__EXERCISE REQUIREMENTS__:
Set out exactly, and with nothing added, the line containing "Оставьте заявку или" and every line after it through the final line of the data.

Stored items
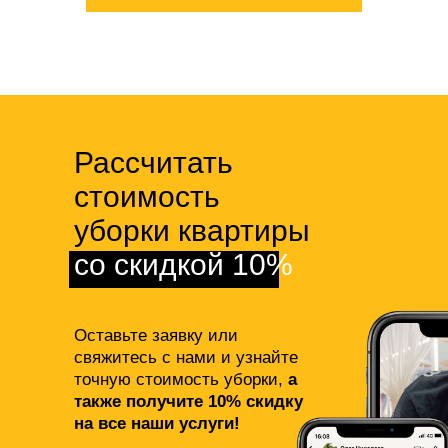
Рассчитать
стоимость
уборки квартиры
со скидкой 10%
Оставьте заявку или
свяжитесь с нами и узнайте
точную стоимость уборки,
а
также получите 10% скидку
на все наши услуги!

__RESPONSE BELOW__:
Оставьте заявку или
свяжитесь с нами и узнайте
точную стоимость уборки,
а
также получите 10% скидку
на все наши услуги!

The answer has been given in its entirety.